IB Program In Pakistan Gaining Popularity: Dr. Leeanne Wootten
The IB program is becoming more popular in Pakistan and around the world, according to Dr. Leeanne Wootten, head of the career-related program (CP).
The IB program is becoming more popular in Pakistan and around the world, according to Dr. Leeanne Wootten, head of the career-related program (CP) of the International Baccalaureate in Pakistan.
“The CP is a framework for international education that embodies the values of the IB as a unique program and meets the needs of students,” Dr. Wootten said. According to Dr. Wootten, this program leads to higher education, apprenticeships, or employment.
The IB is an academic program that is viewed as a substitute for the Cambridge level and is also suitable for postgraduate studies, according to the CP program head. For students in primary, secondary, and postgraduate education, the IB offers various programs.
The Primary Years Program (PYP), which teaches arts, math, social studies, language, education, and science, is the first career-related program offered by the International Baccalaureate in Pakistan. Its leader, Dr. Wootten, said that it begins with the CP.
“Grades six and up are eligible for the Middle Years Program (MYP) and exhibition project. The five-year programme combines geography, history, math, and design in addition to the arts, sciences, learning a foreign language, and literature about people, society, and other cultures.
In contrast, students essentially learn how to create something that needs a computer algorithm in a design course. Dr. Wootten also provided information on CP, which is intended for students between the ages of 16 and 19.
“The CP is an international educational framework that combines the IB’s values with a special program designed to meet the needs of students pursuing career-related education. The program prepares participants for employment, apprenticeships, or higher education.” She believed that each of these programs was well known around the world.
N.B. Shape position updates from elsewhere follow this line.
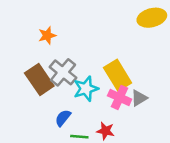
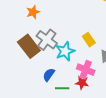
yellow rectangle: (118, 75) -> (89, 40), size x0.6
pink cross: (120, 97) -> (86, 70), moved

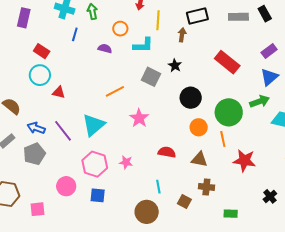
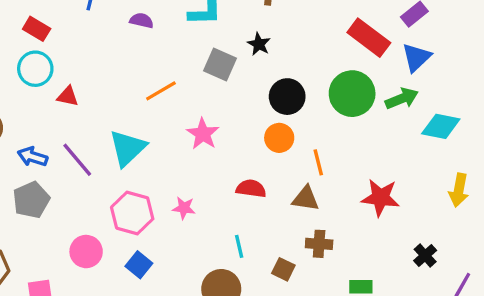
red rectangle: (227, 62) -> (369, 38), moved
green circle: (229, 112) -> (352, 94), moved
orange circle: (199, 127) -> (279, 138), moved
orange line: (223, 139) -> (318, 162), moved
blue square: (98, 195) -> (139, 265), turned 35

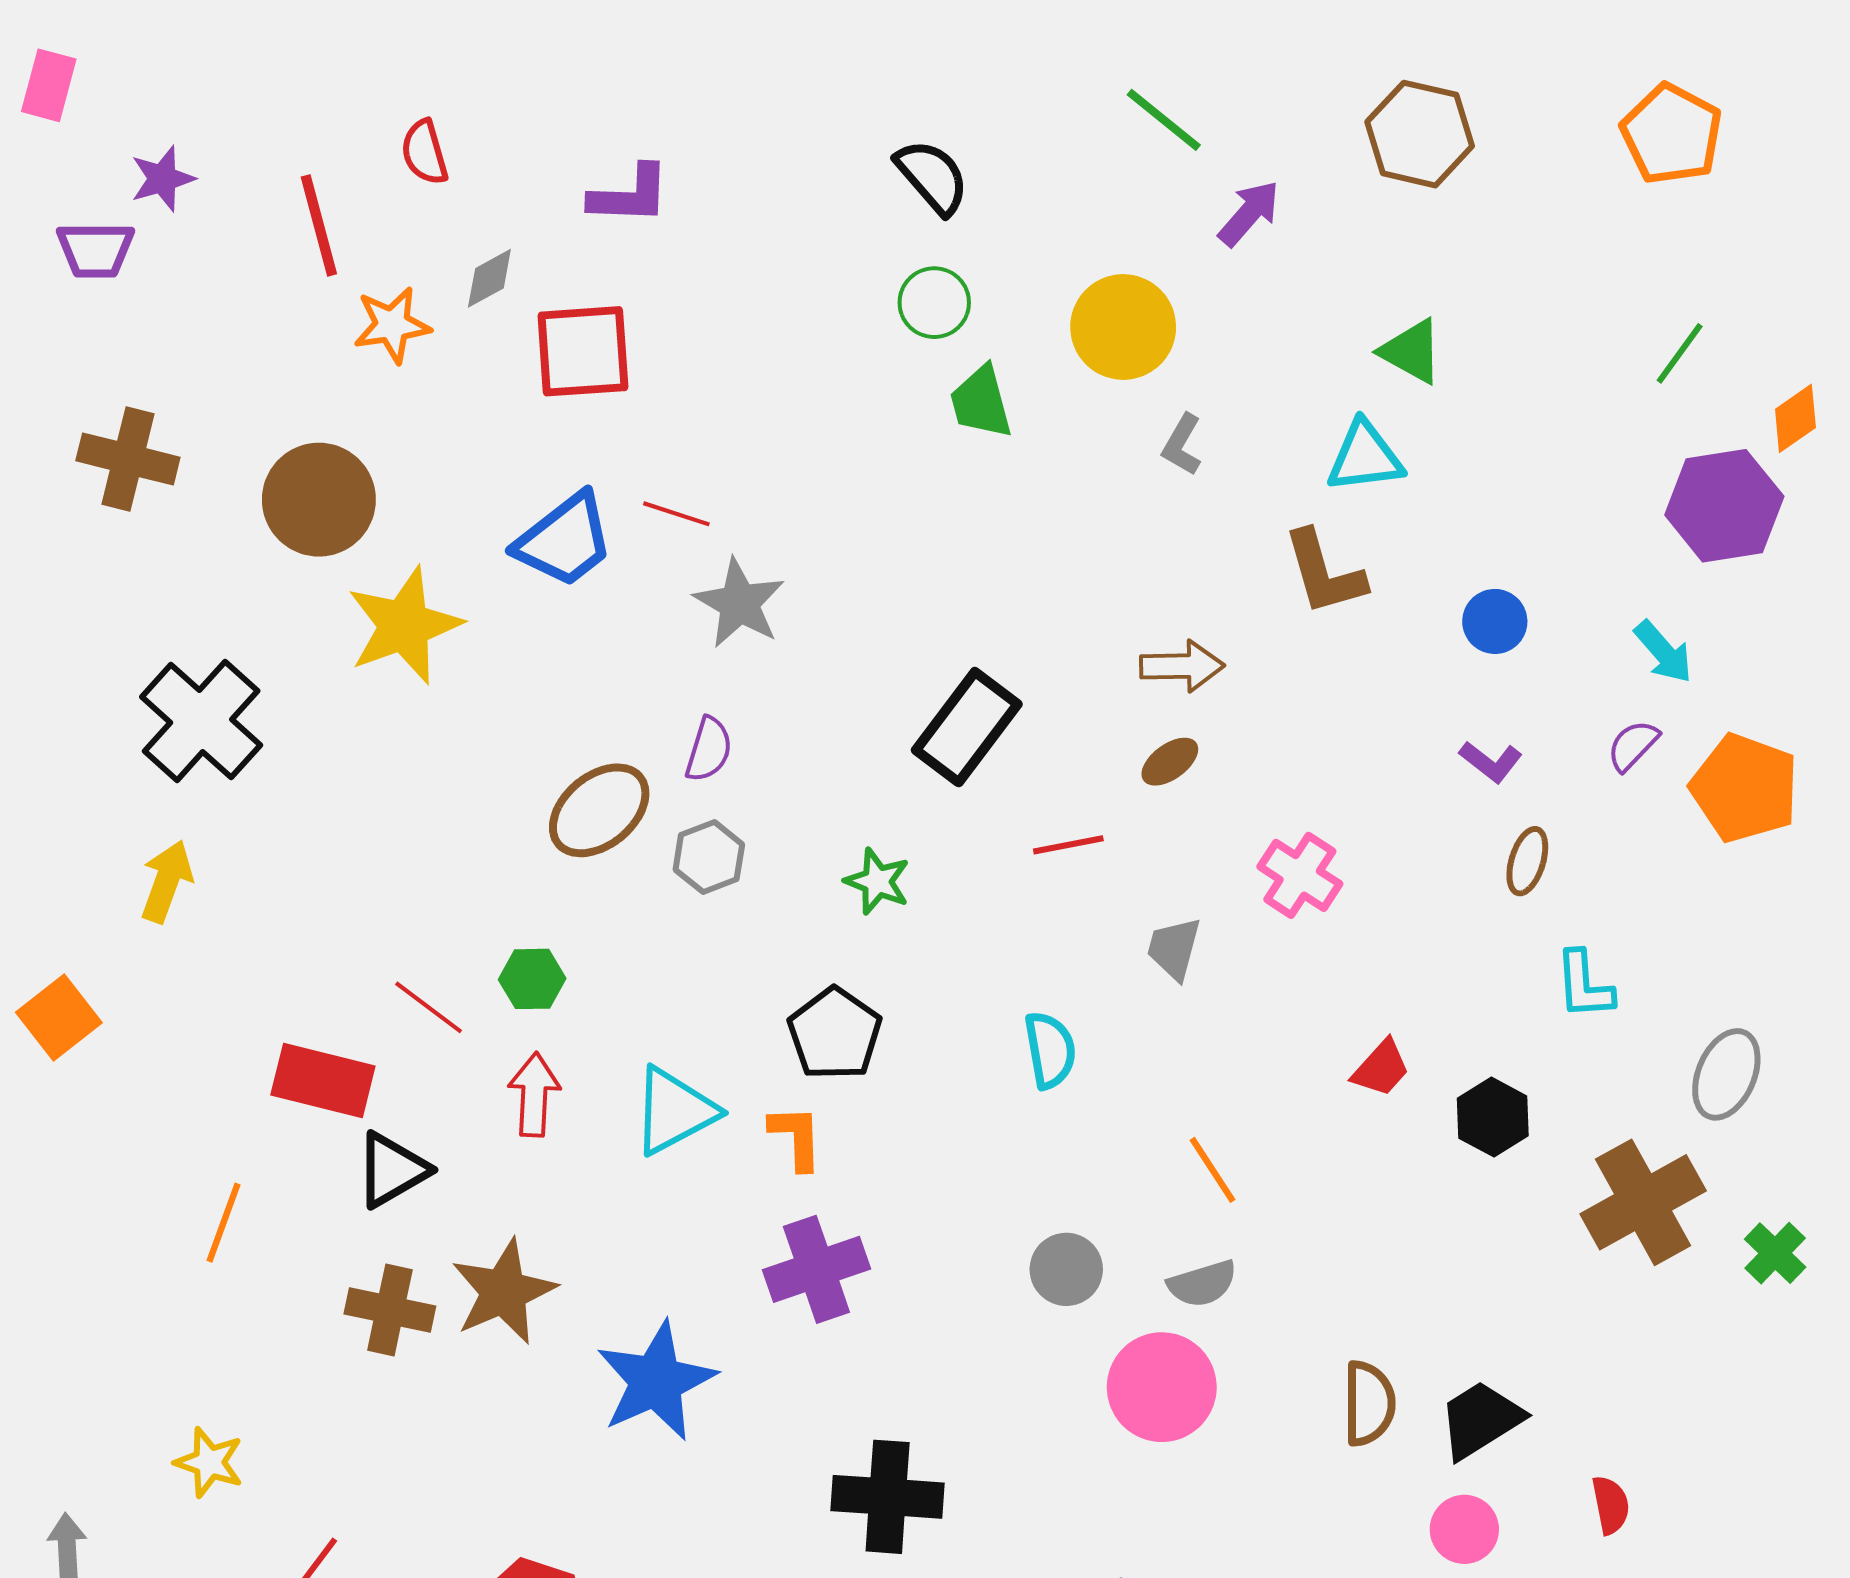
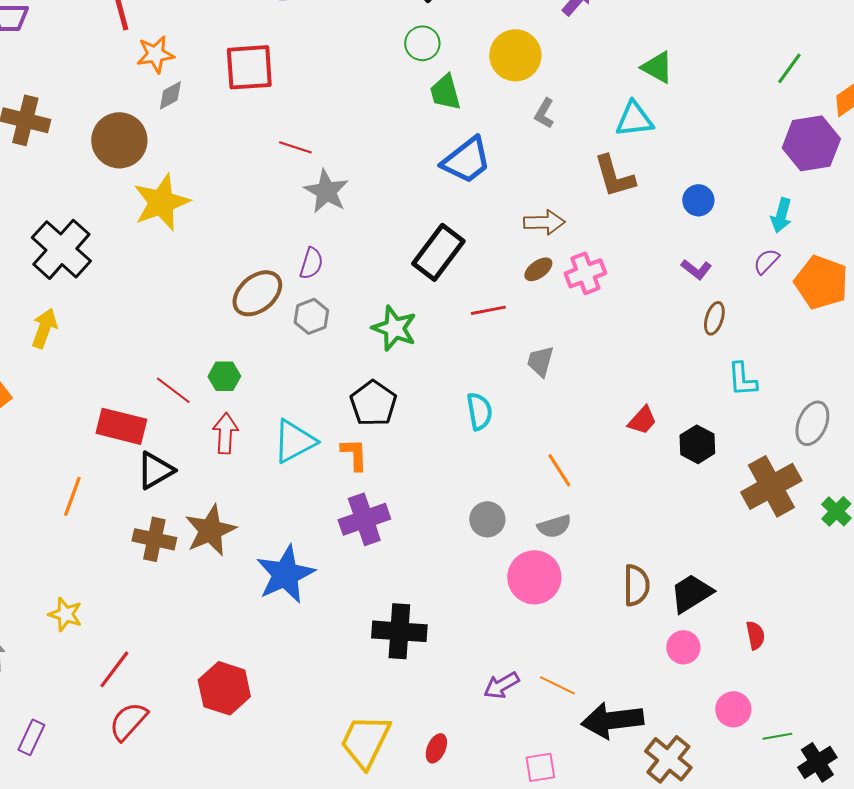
gray diamond: (489, 278) -> (170, 95), moved
blue trapezoid: (565, 540) -> (466, 160), moved
cyan arrow: (1663, 652) -> (781, 215), turned 56
pink cross: (1300, 875) -> (585, 273), moved, turned 36
green star: (877, 881) -> (394, 328), size x1.4

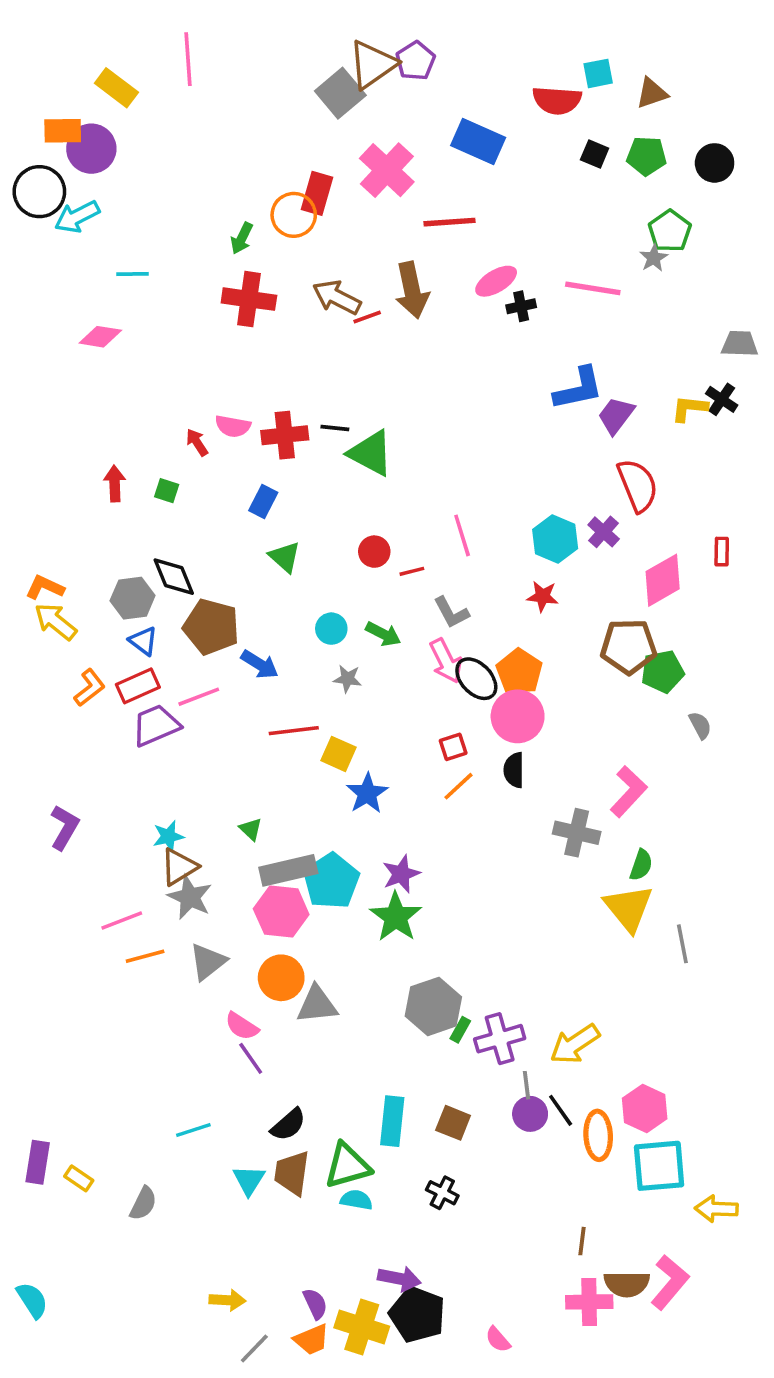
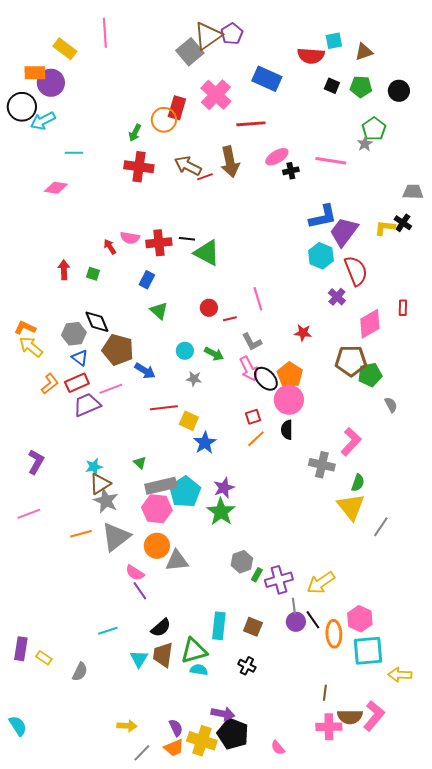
purple trapezoid: (616, 415) -> (344, 232), size x1.4
cyan hexagon: (555, 539) -> (321, 256), moved
pink line: (122, 920) -> (29, 514), moved
gray line: (682, 944) -> (381, 527), turned 45
gray triangle: (208, 962) -> (116, 537), size x1.4
gray hexagon: (433, 1006) -> (242, 562), size x0.7

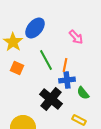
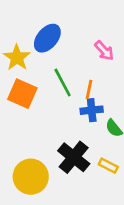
orange square: (17, 68) -> (22, 94), size x1.5
black cross: (51, 99) -> (74, 157), moved

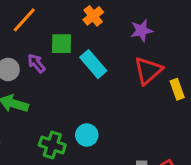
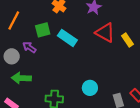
red triangle: (148, 71) -> (105, 33), turned -35
cyan circle: (87, 135) -> (90, 88), moved

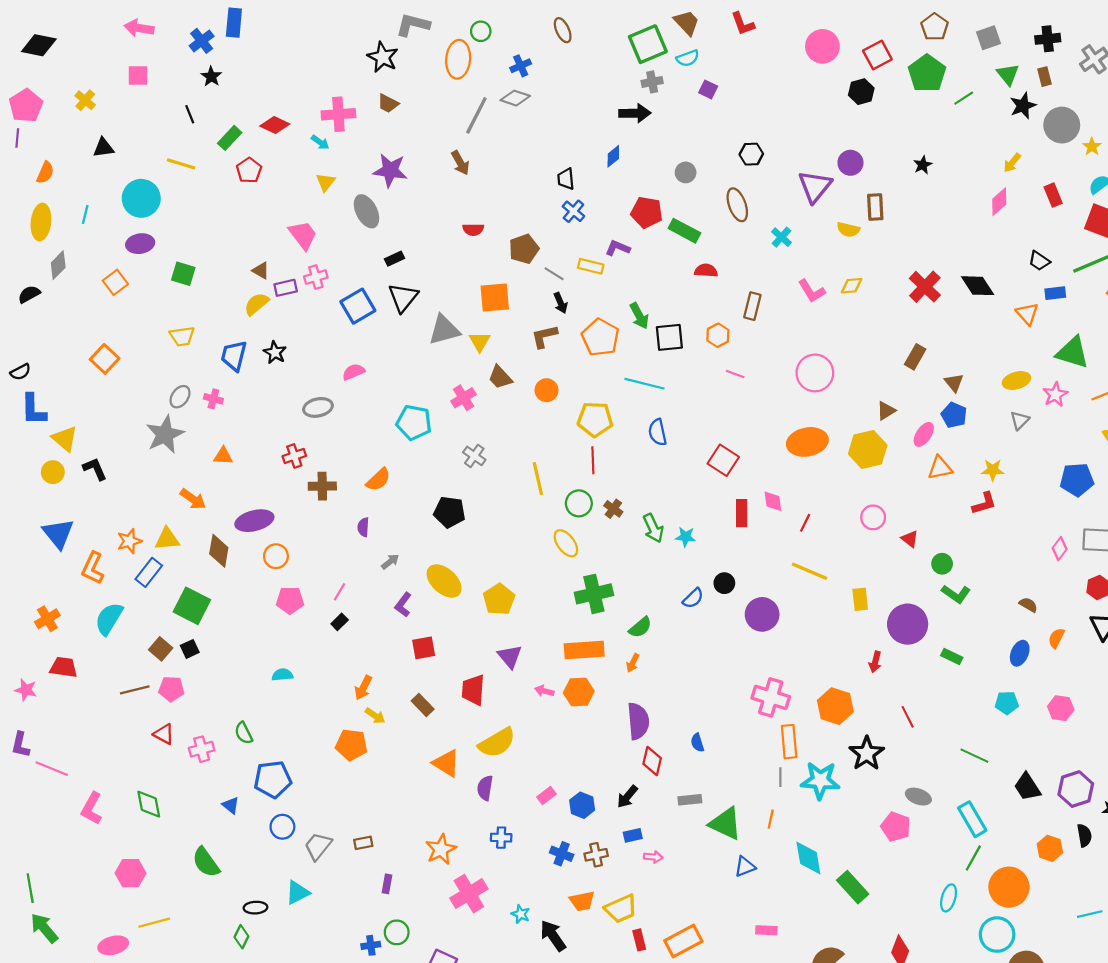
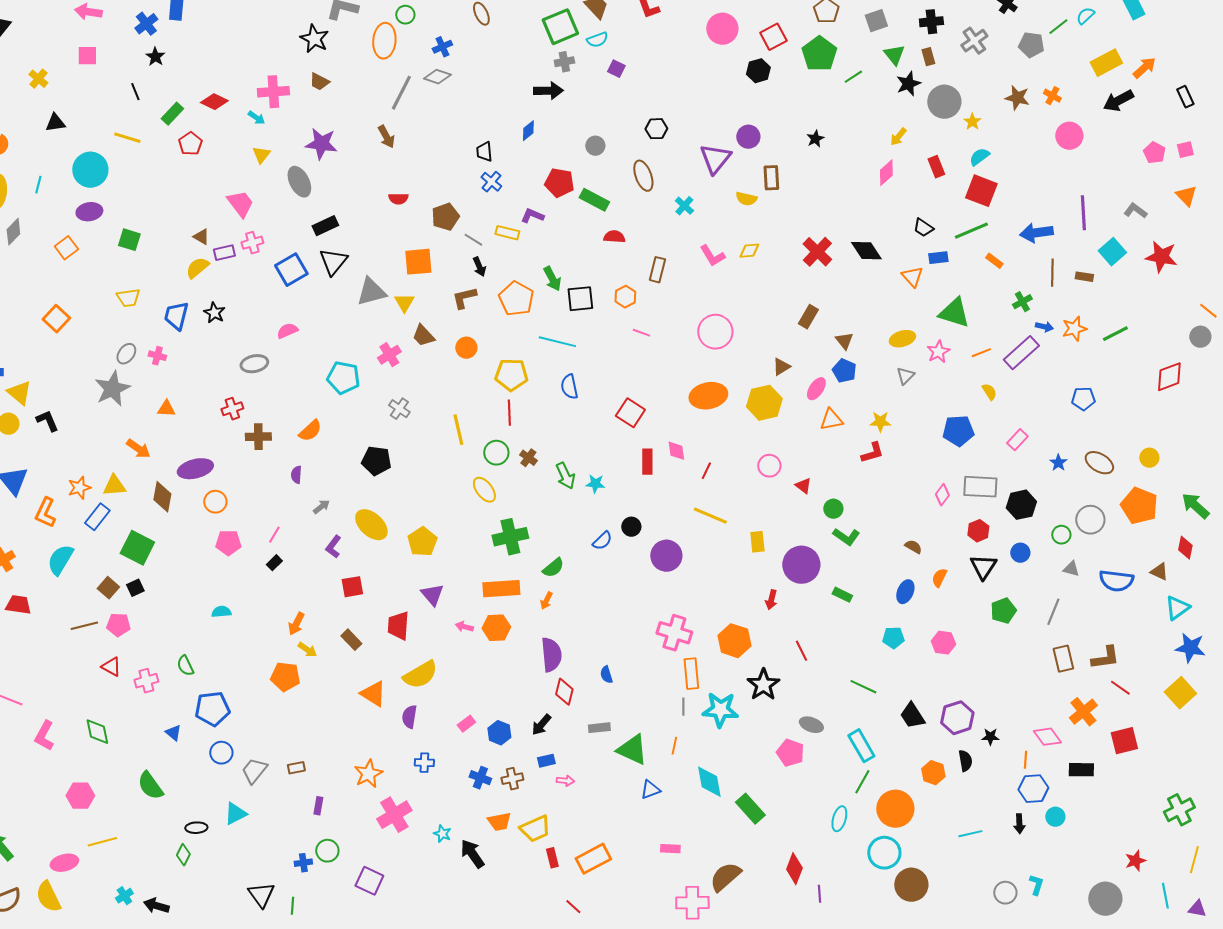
black rectangle: (395, 259) -> (325, 226), size x1.4

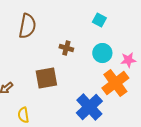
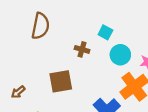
cyan square: (99, 20) -> (105, 32), moved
All of these institutions are, in fact, international schools, whether or not their students are citizens of Pakistan. Currently, this curriculum is being tested in Pakistan, where counsellors are speaking with parents and asking about their children’s academic and career interests.
Dr. Wootten stated that since they recently received authorization, it will take a few years for schools to respond by accepting the IB academic program. In the past, students could choose between taking O/A levels and the matriculation intermediate system. They can now choose the IB and enroll in either the CP or the Diploma Program (DP).
Speaking further about the acceptance of the IB program, she said, “At first, the Cambridge system took a long time to win support in this region, but eventually it became very well-liked in India and Pakistan. The IB is currently growing in popularity.
Dr. Wootten made the following statement in response to a question about the global trend of academic programs: “Cambridge system is much cheaper than the IB; it’s a program where students have to memorize and take an exam. Memory is the lowest form of learning in education, where you only memorize things for tests. “IB, however, is based on concepts rather than memories.
Universities are looking for students who can write, debate, participate in MUN (Model United Nations), enter competitions, help the less fortunate, and have other skills. For instance, two students applying to Canadian universities will notice that A-level students only have two courses, no volunteer opportunities, no extended essays, etc.
“When they contrast him with a DP student who has taken six classes, languages, extended essays, theory of knowledge, and volunteer work, they’ll always go with IB.” Students can gain professional and academic experience through career-related programmes, something that is not entirely covered in A-levels.